This article is about the relationship between displayed emotions and organisational sales. It addresses emotions that employees display at the workplace, and the effects those emotions have on organisational sales. Sutton and Rafaeli provide that emotions that employees display at the workplace are caused by factors such as job characteristics, stress, compensation and/or relationship with supervisors.
Furthermore, they provide a variety of forces that explain emotional variations that employees display within organisations. For instance, internal feelings of employees influence certain behaviours. This means that satisfied employees may show genuine smiles and laughter when they interact with customers or co-workers.
On the other hand, dissatisfied employees may frown and grunt during such interactions. However, there are distinct differences between emotions that employees feel and that they display on the job. This is because employers expect employees to express emotions that contradict with their true feelings for the good of their organisation.
Furthermore, the article provides different practices that organisations use to ensure that employees express pleasant emotions at workplace. Those practices include recruitment and selection, socialisation, rewards, and punishments. They are also called display rules. Organisations enforce display rules because they believe that displayed emotions operate as control moves.
Moreover, this article provides that emotions displayed by employees influence consumers’ or colleagues’ behaviours. It also provides that expressed emotions can be the employees’ descriptors as well as the organisational attributes. Finally, the article provides a research study of 576 Convenience Stores to ascertain whether displayed employee emotions influence the customers’ buying behaviours.
What Sutton and Rafaeli (1988) are trying to find out in their Study
Sutton and Rafaeli (1988) are trying to find out the impact of expressed individual emotions on other people’s behaviours. They hypothesized that displayed emotions can act as “control moves” and can influence the reactions of customers towards the services that various organisations offer.
Moreover, they are trying to investigate the relationship between employee expressed emotions and sales in retail stores. Furthermore, they are focused on studying the effects of two social amenities, greetings and thanking, and two forms of nonverbal behaviour, smiling and establishing eye contact, on customer behaviour and organisational sales.
In addition, Sutton and Rafaeli are interested in studying the employee courtesy and the impact it creates in the customers’ mind concerning shopping from the store once again. In summary, the researchers are focused on studying the relationship between displayed organisational emotions and the impact it creates on its overall sales.

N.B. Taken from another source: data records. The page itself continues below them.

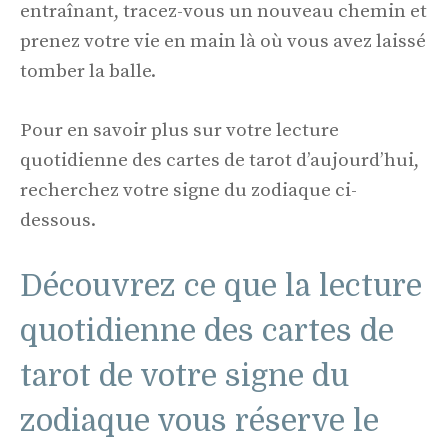
entraînant, tracez-vous un nouveau chemin et
prenez votre vie en main là où vous avez laissé
tomber la balle.
Pour en savoir plus sur votre lecture
quotidienne des cartes de tarot d’aujourd’hui,
recherchez votre signe du zodiaque ci-
dessous.
Découvrez ce que la lecture
quotidienne des cartes de
tarot de votre signe du
zodiaque vous réserve le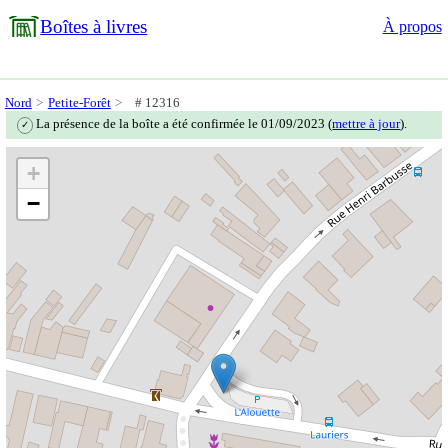
Boîtes à livres
À propos
Nord
Petite-Forêt
# 12316
La présence de la boîte a été confirmée le 01/09/2023 (
mettre à jour
).
✓
+
−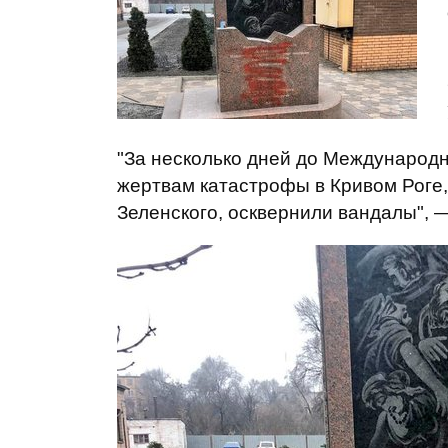
"За несколько дней до Международн
жертвам катастрофы в Кривом Роге,
Зеленского, осквернили вандалы",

The Findings of this Study
The researchers had hypothesized that, employees’ positive emotions influence the behaviour of customers and contributes to more organisational sales. However, after carrying out quantitative study of 576 Convenience Stores, they found a negative relationship between positive emotions that employees displayed and the total store sales. In fact, they found that high levels of expressed positive emotions led to lower levels of overall store sales.

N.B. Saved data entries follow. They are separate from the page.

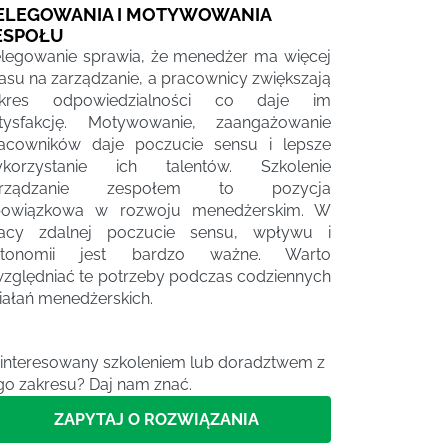
ELEGOWANIA I MOTYWOWANIA
ESPOŁU
legowanie sprawia, że menedżer ma więcej
asu na zarządzanie, a pracownicy zwiększają
akres odpowiedzialności co daje im
tysfakcję. Motywowanie, zaangażowanie
acowników daje poczucie sensu i lepsze
korzystanie ich talentów. Szkolenie
arządzanie zespołem to pozycja
owiązkowa w rozwoju menedżerskim. W
acy zdalnej poczucie sensu, wpływu i
utonomii jest bardzo ważne. Warto
zględniać te potrzeby podczas codziennych
iałań menedżerskich.
interesowany szkoleniem lub doradztwem z
go zakresu? Daj nam znać.
ZAPYTAJ O ROZWIĄZANIA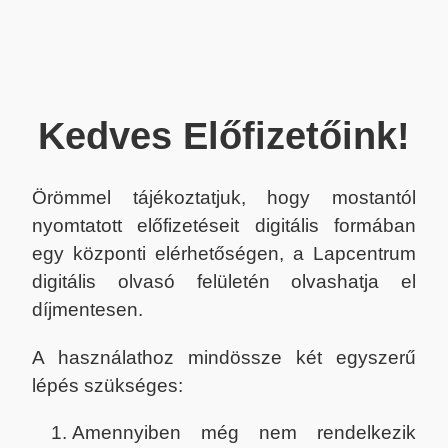
Kedves Előfizetőink!
Örömmel tájékoztatjuk, hogy mostantól
nyomtatott előfizetéseit digitális formában
egy központi elérhetőségen, a Lapcentrum
digitális olvasó felületén olvashatja el
díjmentesen.
A használathoz mindössze két egyszerű
lépés szükséges:
Amennyiben még nem rendelkezik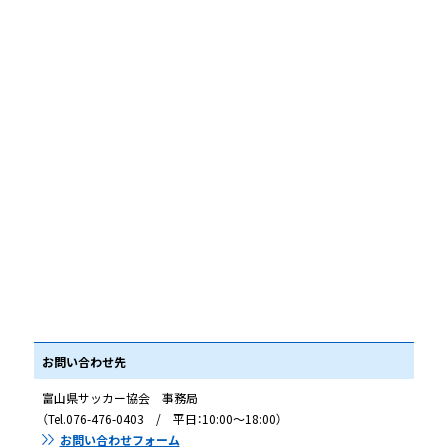
お問い合わせ先
富山県サッカー協会 事務局
（Tel.076-476-0403 / 平日：10:00～18:00）
お問い合わせフォーム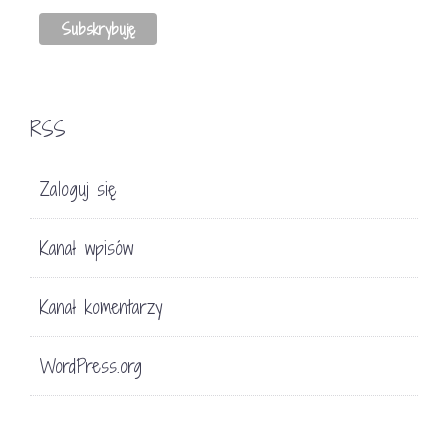
RSS
Zaloguj się
Kanał wpisów
Kanał komentarzy
WordPress.org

They also found that there was a relationship between the line length in the store and the display of positive emotions. This led them to conduct a qualitative study about busy and slow settings to understand why quantitative evidence contradicted with their fundamental hypothesis.
Qualitative study led the researchers to conclude that employees’ positive emotions may not be a control move that influences the customers’ buying behaviour. Furthermore, they found that store sales reflected the store pace and the amount of pressure put on clerks and customers.
They found that, slow and busy store times determine whether the clerks’ positive emotions are significant in influencing the customers’ buying behaviours from the store or not. In addition, they discovered that store pace is the cure that determines the norms of emotional expressions that should be applied at given moments.
During busy times, an expression of positive employee emotions is not essential while during slow times, an expression of pleasant emotions is vital. Lastly, they found that for Convenience Stores, clerks were less likely to display warm emotions such as keeping eye contact, smiling, and thanking customers during busy times than they were during slow times.
The Implications of this Study for Convenience Stores
This study implies that the relationship between Convenience Stores clerks and the customers’ buying behaviour may not be influenced by displayed positive emotions. Therefore, convenience stores managers should be careful when implementing policies that require employees to display pleasant emotions to customers.
When the managers are setting up organisational norms, they should specify when and how the clerks/employees should display pleasant emotions to avoid compromising the efficiency of the customer service.
Moreover, it has been discovered that busy stores put pressure on customers and employees that make the display of positive emotions insignificant. This implies that managers should introduce single lines for multiple clerks to reduce stress on the clerks and customers. This will promote display of pleasant emotions and make them significant in determining the organisational sales.